The seven defendants were charged with felony counts of damaging property worth over $1,000.

I actually do not want to see these defendants given any serious jail time.  In that sense, I agree with Carmack-Altwies that any sentence should be large probationary.  However, my objection is the statement that this is just a “political problem.” Would Carmack-Altwies have taken such a view if the statue involved a different symbol or figure? The concern is that prosecutors identify with some of these protesters or their causes.  Short jail stints, even for a few months, can offer some deterrence and, more importantly, establish that this criminal conduct will not be tolerated.  Even without such jail time, it was important for Carmack-Altwies to establish the clear criminality of such actions.
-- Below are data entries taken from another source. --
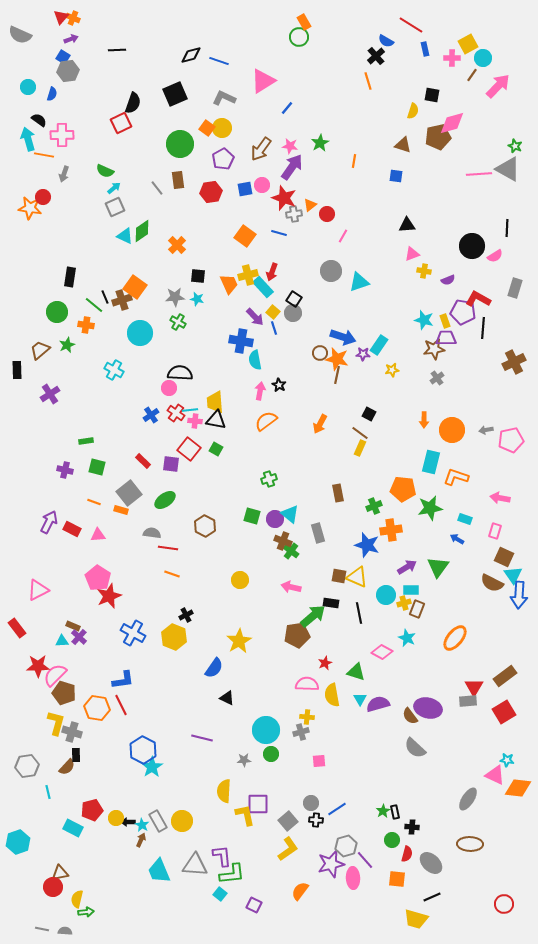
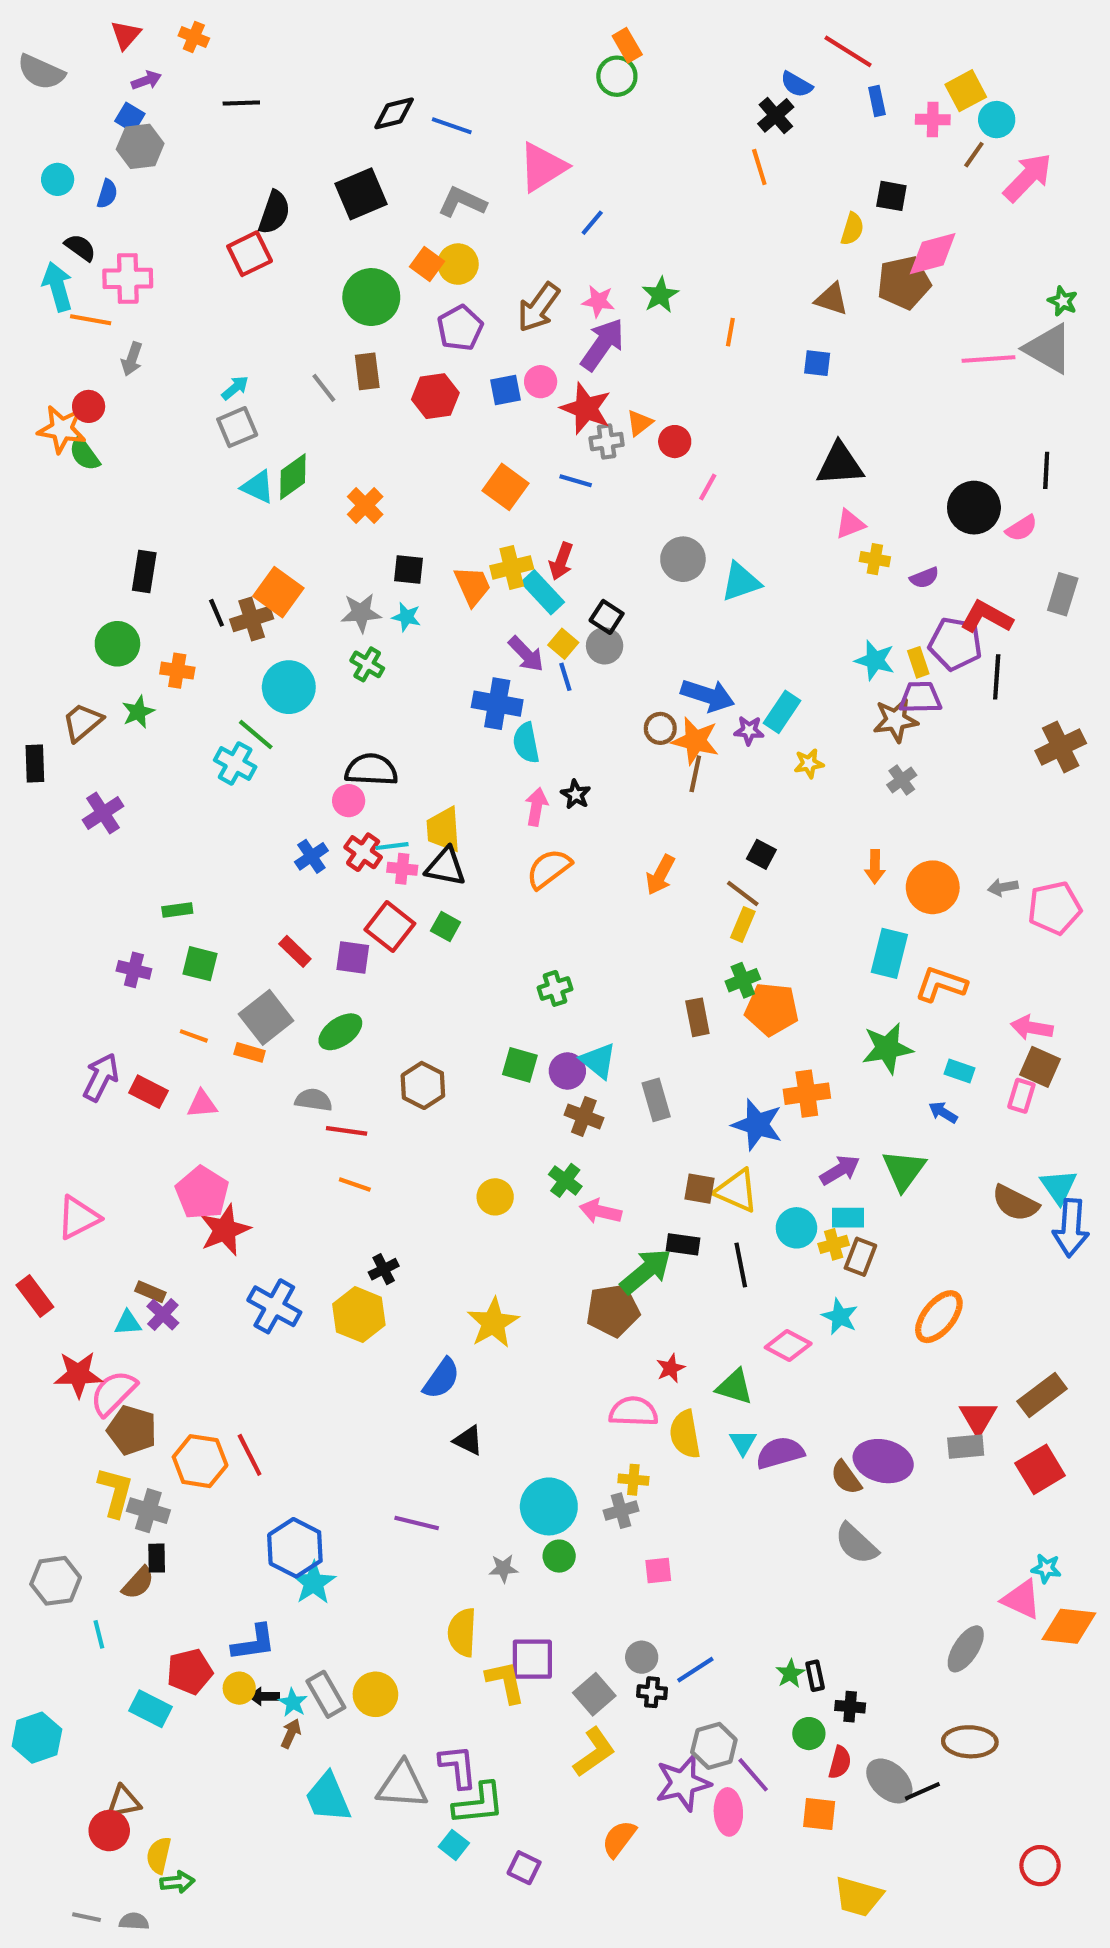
orange cross: (73, 18) -> (194, 37), moved
green semicircle: (105, 171) -> (84, 454), moved, turned 30
black triangle: (407, 225) -> (840, 464), size x1.4
green line: (94, 305) -> (256, 735), moved
orange pentagon: (403, 489) -> (772, 1009), moved
green cross: (374, 506) -> (743, 980), moved
green cross: (291, 551) -> (565, 1180), moved
brown square: (504, 557) -> (1040, 1067), moved
blue L-shape: (123, 680) -> (254, 1643), moved
black line: (432, 897) -> (922, 1791), moved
Instead, she dismissed the conduct as political rather than criminal.

There is an important national debate to have over such controversial public art. However, we are not having that debate. Mobs been allowed to dictate what public art will remain and what will be torn down. The message being sent is that you can skip any effort to try to convince other citizens to remove public art and just destroy such pieces unilaterally. The question is how Carmack-Altwies will punish the next wave of rioters for such destruction when she has already declared such premeditated acts as a “political problem that got forced upon the criminal justice system.”